- Document layout detection data:
*** Block opens ***

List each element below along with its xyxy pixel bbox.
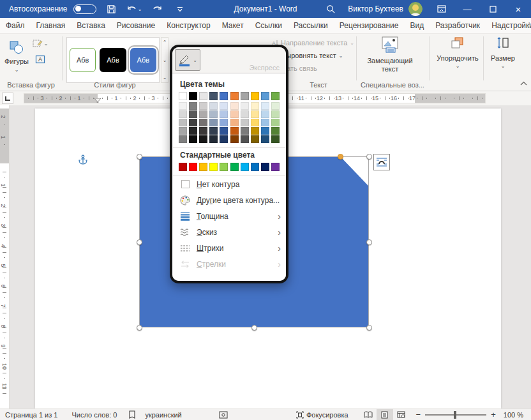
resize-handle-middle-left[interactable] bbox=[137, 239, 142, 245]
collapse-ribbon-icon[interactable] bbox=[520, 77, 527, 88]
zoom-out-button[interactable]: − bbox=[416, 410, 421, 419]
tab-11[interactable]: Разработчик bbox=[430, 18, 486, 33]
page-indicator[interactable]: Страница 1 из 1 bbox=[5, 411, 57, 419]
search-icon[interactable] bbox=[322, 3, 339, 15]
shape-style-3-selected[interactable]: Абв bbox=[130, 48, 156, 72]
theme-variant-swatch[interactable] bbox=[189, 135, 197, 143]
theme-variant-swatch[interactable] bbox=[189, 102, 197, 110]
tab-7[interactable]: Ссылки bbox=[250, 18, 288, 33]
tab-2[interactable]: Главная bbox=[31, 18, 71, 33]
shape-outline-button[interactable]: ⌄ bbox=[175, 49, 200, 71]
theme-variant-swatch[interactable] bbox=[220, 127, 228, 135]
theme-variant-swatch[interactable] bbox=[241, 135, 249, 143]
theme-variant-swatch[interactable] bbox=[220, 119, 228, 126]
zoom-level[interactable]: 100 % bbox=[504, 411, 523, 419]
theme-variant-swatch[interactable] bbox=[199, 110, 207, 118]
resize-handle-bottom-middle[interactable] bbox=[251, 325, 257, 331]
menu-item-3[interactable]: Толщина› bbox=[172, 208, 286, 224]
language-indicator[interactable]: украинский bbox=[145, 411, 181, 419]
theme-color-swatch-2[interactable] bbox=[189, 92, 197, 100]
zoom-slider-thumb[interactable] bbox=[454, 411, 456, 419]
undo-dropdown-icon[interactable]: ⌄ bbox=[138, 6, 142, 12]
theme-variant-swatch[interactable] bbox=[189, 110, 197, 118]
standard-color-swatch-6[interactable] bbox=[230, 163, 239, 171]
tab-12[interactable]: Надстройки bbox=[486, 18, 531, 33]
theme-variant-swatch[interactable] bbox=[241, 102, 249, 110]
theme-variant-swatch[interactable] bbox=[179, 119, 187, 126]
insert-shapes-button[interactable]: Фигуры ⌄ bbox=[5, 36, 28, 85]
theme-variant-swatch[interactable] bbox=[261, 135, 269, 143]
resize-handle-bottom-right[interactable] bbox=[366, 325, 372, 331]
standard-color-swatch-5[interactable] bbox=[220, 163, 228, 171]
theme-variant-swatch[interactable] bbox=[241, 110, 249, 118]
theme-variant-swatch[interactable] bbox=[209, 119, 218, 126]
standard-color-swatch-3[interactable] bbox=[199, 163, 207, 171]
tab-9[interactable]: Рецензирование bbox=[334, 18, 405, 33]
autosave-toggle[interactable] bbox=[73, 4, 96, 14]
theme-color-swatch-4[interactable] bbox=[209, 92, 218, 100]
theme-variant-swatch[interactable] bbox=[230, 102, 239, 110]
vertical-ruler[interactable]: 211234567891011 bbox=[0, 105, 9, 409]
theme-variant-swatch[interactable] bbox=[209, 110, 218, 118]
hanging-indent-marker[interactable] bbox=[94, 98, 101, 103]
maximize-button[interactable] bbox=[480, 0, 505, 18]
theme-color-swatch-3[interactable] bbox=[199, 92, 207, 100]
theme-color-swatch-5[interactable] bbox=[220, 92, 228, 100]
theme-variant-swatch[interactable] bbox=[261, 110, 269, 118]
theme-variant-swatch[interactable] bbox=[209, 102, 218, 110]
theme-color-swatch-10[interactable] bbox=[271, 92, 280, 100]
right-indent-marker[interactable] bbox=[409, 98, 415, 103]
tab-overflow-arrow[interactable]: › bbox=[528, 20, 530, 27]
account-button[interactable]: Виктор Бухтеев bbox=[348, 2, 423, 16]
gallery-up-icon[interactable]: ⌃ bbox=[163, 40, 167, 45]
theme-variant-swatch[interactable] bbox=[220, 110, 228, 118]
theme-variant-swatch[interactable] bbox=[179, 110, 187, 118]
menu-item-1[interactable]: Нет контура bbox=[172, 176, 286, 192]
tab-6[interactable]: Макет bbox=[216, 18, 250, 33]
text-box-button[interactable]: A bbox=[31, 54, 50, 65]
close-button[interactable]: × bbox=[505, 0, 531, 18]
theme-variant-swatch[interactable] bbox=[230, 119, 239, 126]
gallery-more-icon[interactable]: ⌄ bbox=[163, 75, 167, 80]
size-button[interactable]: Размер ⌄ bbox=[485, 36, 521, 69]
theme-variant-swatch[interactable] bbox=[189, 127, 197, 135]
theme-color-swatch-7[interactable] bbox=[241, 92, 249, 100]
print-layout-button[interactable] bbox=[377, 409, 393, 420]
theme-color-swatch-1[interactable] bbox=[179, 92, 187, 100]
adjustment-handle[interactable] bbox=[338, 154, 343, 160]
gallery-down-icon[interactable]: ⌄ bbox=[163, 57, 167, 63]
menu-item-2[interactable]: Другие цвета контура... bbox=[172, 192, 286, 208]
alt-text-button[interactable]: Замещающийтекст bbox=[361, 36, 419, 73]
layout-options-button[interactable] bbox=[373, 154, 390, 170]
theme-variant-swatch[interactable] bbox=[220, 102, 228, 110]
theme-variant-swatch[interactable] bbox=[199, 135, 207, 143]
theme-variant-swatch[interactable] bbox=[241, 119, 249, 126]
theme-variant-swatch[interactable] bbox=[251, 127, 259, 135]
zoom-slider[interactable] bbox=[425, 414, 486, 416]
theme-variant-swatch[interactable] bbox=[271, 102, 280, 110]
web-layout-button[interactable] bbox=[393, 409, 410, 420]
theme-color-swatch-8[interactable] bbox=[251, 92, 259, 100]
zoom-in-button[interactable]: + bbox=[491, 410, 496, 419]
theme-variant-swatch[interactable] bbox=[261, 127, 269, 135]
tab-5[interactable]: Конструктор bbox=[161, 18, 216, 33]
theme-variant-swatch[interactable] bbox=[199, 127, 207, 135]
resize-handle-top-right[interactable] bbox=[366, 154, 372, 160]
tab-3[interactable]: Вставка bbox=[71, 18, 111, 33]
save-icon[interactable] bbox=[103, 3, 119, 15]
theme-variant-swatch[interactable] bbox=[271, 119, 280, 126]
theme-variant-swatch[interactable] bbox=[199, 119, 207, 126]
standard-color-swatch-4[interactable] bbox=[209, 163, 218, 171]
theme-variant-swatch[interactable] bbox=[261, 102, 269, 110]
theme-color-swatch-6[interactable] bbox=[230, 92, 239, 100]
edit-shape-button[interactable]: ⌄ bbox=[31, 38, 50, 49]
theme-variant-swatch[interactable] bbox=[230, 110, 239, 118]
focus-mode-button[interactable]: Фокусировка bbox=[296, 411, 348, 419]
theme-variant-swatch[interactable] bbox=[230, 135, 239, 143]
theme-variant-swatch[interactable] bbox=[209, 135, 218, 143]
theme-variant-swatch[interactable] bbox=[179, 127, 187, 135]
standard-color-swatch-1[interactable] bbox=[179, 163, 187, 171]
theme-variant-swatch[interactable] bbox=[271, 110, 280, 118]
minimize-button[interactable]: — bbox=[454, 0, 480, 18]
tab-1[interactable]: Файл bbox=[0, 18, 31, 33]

*** Block closes ***
*** Block opens ***

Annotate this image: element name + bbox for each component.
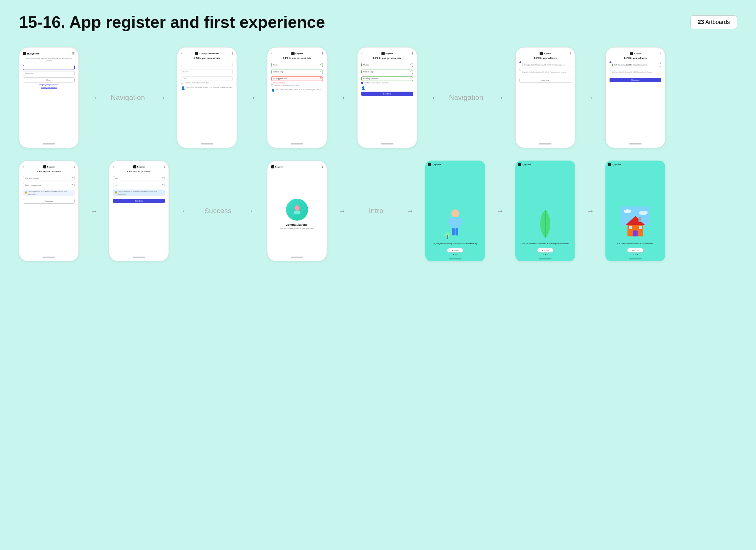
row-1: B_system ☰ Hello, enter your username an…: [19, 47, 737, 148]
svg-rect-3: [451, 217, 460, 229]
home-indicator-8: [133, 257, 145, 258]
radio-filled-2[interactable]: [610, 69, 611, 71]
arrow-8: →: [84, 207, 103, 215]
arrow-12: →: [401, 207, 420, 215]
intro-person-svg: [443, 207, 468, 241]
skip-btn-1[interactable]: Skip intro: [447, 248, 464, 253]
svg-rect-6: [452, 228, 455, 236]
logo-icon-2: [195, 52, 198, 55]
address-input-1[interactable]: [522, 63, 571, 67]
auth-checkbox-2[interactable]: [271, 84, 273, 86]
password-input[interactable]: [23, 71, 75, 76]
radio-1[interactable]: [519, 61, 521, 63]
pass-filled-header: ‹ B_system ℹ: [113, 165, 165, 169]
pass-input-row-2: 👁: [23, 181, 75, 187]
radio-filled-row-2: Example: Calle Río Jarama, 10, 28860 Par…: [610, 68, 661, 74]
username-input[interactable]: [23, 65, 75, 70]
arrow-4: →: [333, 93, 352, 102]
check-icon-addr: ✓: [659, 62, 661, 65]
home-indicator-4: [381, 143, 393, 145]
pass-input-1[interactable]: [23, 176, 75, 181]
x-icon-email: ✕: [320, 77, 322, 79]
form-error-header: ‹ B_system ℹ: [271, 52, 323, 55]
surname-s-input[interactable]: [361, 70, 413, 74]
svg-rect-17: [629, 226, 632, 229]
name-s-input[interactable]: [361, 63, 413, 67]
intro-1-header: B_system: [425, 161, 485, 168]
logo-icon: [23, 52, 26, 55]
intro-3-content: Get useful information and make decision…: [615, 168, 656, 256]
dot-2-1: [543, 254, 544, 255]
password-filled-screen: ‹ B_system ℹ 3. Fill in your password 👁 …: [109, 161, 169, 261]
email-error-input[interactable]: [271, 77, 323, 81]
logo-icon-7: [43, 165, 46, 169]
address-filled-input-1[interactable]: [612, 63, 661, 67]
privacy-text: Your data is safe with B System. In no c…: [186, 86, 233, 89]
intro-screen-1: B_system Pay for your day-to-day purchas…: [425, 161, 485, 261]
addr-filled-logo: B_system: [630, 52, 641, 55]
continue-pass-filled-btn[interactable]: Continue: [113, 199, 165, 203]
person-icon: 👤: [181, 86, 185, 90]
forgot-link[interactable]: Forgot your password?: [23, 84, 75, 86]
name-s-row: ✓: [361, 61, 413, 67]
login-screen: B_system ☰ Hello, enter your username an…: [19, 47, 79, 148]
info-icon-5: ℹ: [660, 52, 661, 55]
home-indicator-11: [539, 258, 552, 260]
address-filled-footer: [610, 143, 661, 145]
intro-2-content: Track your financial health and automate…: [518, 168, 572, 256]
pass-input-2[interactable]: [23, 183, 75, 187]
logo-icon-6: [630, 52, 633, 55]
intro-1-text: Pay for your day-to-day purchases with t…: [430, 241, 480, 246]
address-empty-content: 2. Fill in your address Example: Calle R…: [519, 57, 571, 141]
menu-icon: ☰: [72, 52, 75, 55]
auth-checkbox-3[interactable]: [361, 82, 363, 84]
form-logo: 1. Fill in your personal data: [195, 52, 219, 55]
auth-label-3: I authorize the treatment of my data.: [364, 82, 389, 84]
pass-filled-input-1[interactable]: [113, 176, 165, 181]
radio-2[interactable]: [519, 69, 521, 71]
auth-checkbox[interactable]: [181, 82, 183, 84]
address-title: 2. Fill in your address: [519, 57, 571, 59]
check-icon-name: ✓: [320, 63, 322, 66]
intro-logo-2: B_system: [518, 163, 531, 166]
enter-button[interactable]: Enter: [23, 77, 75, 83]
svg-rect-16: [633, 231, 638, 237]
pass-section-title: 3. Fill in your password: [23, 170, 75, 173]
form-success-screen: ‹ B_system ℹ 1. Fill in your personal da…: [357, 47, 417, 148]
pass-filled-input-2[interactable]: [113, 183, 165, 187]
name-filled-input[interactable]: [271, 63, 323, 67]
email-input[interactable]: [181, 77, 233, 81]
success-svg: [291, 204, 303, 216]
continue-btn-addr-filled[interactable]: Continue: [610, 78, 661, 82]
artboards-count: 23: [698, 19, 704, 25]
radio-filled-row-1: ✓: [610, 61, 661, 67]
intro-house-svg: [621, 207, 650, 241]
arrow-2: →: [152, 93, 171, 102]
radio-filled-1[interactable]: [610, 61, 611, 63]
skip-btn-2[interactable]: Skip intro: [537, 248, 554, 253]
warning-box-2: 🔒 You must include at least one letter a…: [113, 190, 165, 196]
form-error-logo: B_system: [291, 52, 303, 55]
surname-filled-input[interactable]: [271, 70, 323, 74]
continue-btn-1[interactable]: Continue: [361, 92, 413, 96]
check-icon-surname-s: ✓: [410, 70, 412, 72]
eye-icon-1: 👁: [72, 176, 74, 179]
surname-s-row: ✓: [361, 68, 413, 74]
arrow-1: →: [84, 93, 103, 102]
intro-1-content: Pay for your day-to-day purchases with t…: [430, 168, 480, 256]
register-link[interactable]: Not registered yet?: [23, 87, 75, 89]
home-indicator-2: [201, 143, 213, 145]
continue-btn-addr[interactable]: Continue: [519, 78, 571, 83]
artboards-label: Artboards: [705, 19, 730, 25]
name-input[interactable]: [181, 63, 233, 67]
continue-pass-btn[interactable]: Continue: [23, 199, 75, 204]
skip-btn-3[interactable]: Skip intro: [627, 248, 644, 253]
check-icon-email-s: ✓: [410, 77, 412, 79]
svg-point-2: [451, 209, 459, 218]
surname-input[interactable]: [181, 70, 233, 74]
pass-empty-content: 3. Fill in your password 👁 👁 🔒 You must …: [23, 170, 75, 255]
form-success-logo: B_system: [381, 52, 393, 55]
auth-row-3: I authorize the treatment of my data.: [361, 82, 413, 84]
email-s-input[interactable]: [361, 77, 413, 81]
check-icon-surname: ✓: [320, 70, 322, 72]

*** Block closes ***
*** Block opens ***

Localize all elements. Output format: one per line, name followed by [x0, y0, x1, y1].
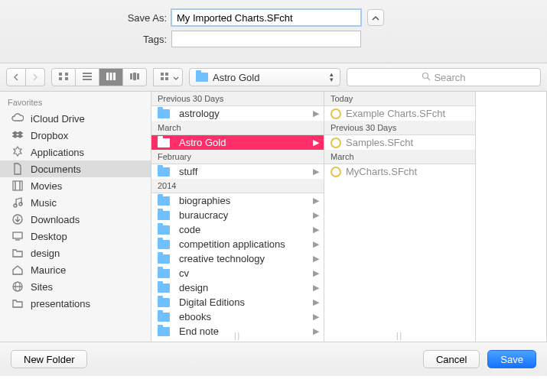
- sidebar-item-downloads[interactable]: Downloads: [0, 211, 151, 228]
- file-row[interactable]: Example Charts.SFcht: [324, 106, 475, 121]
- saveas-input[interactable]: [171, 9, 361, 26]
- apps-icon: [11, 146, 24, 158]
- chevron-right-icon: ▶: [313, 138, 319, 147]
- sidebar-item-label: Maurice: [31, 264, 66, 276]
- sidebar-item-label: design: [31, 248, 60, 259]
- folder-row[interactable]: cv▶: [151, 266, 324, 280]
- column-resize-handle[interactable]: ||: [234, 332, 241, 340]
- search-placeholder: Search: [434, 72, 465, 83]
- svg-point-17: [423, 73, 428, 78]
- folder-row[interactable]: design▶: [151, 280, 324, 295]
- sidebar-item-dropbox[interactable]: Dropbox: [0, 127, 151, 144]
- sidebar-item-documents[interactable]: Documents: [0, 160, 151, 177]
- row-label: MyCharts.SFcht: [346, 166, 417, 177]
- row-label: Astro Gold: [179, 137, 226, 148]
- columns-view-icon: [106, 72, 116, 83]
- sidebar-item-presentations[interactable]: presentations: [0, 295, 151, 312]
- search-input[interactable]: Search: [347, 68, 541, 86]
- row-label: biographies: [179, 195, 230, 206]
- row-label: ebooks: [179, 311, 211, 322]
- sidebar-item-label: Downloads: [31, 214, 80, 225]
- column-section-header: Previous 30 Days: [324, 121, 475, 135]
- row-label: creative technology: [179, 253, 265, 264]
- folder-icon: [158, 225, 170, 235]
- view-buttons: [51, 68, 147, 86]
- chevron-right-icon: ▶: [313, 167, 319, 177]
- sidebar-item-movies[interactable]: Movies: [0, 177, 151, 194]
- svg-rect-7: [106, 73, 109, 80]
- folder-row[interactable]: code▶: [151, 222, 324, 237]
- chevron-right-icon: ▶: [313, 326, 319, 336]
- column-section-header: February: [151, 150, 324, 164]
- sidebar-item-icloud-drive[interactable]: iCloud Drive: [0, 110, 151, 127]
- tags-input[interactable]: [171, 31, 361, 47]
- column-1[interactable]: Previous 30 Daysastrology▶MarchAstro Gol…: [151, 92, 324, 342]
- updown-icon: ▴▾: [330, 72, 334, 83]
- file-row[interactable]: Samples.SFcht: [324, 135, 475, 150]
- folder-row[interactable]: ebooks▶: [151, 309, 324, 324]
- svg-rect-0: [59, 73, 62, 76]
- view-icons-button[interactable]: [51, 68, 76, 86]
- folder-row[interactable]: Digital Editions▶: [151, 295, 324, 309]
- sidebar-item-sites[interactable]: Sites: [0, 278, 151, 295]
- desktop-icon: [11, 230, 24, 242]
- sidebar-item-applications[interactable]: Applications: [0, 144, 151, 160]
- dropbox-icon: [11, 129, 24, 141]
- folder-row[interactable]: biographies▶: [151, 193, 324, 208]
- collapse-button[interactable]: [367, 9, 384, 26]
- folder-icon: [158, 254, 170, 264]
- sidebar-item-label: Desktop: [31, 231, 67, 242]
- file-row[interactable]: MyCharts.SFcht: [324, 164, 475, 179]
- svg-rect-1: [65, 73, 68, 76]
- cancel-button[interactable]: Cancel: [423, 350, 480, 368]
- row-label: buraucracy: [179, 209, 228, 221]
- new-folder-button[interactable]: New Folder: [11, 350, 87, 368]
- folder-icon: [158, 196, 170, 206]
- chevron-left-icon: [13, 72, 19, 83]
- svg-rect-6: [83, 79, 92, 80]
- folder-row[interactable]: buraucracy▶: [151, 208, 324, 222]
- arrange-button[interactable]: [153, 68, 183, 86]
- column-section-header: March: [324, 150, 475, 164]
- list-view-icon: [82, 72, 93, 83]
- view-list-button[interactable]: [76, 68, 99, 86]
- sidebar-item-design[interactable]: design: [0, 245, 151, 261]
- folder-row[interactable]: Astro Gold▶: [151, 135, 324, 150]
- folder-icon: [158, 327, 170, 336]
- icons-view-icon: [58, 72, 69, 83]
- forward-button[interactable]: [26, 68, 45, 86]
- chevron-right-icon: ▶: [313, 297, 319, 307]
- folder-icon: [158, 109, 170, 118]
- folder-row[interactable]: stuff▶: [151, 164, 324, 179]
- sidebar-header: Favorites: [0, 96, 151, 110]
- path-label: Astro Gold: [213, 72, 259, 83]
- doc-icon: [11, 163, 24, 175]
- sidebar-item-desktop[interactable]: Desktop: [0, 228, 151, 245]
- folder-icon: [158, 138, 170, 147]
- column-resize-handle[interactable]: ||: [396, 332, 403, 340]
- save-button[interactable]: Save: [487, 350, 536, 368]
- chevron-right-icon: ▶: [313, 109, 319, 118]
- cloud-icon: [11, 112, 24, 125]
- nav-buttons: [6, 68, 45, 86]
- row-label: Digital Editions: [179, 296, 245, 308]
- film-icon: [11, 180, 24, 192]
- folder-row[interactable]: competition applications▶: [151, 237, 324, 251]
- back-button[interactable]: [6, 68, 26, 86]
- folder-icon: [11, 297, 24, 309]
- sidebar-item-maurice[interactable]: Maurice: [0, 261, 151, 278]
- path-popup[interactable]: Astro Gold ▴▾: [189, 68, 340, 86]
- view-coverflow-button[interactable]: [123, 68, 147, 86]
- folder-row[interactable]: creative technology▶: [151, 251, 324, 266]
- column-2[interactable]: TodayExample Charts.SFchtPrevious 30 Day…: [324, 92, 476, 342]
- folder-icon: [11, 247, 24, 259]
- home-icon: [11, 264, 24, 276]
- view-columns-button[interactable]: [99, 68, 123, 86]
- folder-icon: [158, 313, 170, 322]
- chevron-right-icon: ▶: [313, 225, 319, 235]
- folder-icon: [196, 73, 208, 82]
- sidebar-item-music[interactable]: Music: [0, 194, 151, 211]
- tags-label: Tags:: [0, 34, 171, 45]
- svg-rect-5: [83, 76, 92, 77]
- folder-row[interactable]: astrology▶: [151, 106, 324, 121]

*** Block closes ***

- Work to be completed: A single number is the reply: the count of lines in the entries above that have the word "file".

- Response area: 3